In looking to 2004 and doing some dreaming and some planning I spent some of yesterday afternoon (before I fell asleep) reflectingnon what had happened in 2003.
If you’d like an insight into my life and what happened for me this year then read on!
* Most Significant Event – Sam’s birth and our leaving Lesmurdie
* Most Enjoyable Book – Mindless Ferocity of Sharks by Brett D’Arcy (you’d have to be a West Aussie to like it!)
* Favourite Movie – Whale Rider – powerful and beautiful!
* Most Memorable Experience – not sure – probably seeing Sam for the first time
* Most Forgettable Experience – ‘holiday’ in Hedland where we were all sick for 10 days
* Most Transformative Experience – reading Hugh Mackay’s novel Winter Close – these two paragraphs in particular:
“Rich is fond of saying that the thing about Winter Close is that it fosters a real sense of community. That’s a big claim and I wish I could share Rich’s confidence in making it. Now that Sydney has grown to four million, communities are hard to come by: a common complaint among Sydneysiders is that ‘we don’t know our neighbours’ – as if that’s the neighbours fault. I’ve given up saying ‘why don’t you knock on their door and introduce yourself?’ The puzzled looks I receive make it clear I have missed the point: plenty of people like not knowing their neighbours and only pretend to complain about it. Suburbia offers the wonderful cloak of anonymity for those who want the security of proximity without any of the demands of intimacy” P.10
“The contract between neighbours is based on resistance to intimacy, so a quite different kind of closeness becomes possible: easy open, comfortable, but devoid of any ultimate responsibility or any glimpses into each other’s souls. These are adjacent lives – sometimes even parallel lives – rather than shared lives. We compensate for our physical proximity by keeping our emotional distance. These are not like relationships between friends, or even between people who work closely together – I know Maddy better than I know Rich, Abel, or Mrs Spenser, or Joe Riley. Perhaps the thing suburban life offers us is the possibility of living the life of a herd without the bonds of a tribe: proximity, familiarity, trust, support… but not intimacy. When we cross that line we cease to be neighbours and become something else” P.156
* Biggest Change – not preaching regularly anywhere – felt weird! Having no set routine.

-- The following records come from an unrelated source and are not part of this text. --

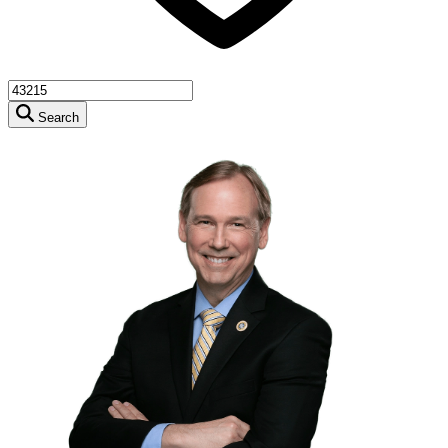
Search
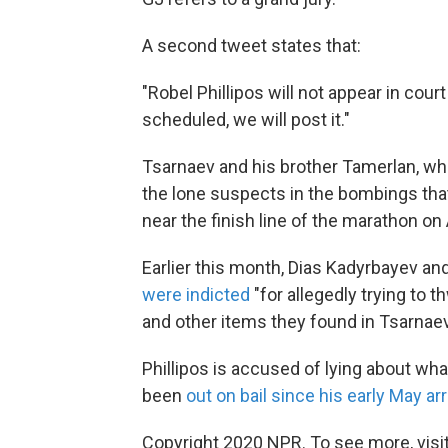
A second tweet states that:
"Robel Phillipos will not appear in cou
scheduled, we will post it."
Tsarnaev and his brother Tamerlan, who 
the lone suspects in the bombings th
near the finish line of the marathon on 
Earlier this month, Dias Kadyrbayev an
were indicted
"for allegedly trying to 
and other items they found in Tsarnaev
Phillipos is accused of lying about wh
been
out on bail since his early May ar
Copyright 2020 NPR. To see more, visit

* Biggest Buzz – getting to know our new neighbours so easily – great people.
* Regrets – gaining 5 kgs, losing my way with personal disciplines
* Challenges Ahead – losing 5 kgs and regaining a more disiplined life
* Toughest Challenge – leading a team of people on this journey of exploration with no map
* Greatest Joy – sensing God in the middle of that journey and seeing all of us learn and grow and face things head on.
* Most Significant Scripture Passage – Isaiah 55
* Things I Learnt:
– I can maintain and grow in faith without attending a Sunday church serice
– Other people can do that too
– You don’t stop being who you are just because you are on long service leave
– I may be losing my ability to communicate with teens
– Its still ‘God’s show’
– Measure twice cut once
* Greatest Discovery – Rambos – our local surf break
There is probably heaps more – but it has been a great ‘sabbatical’ year.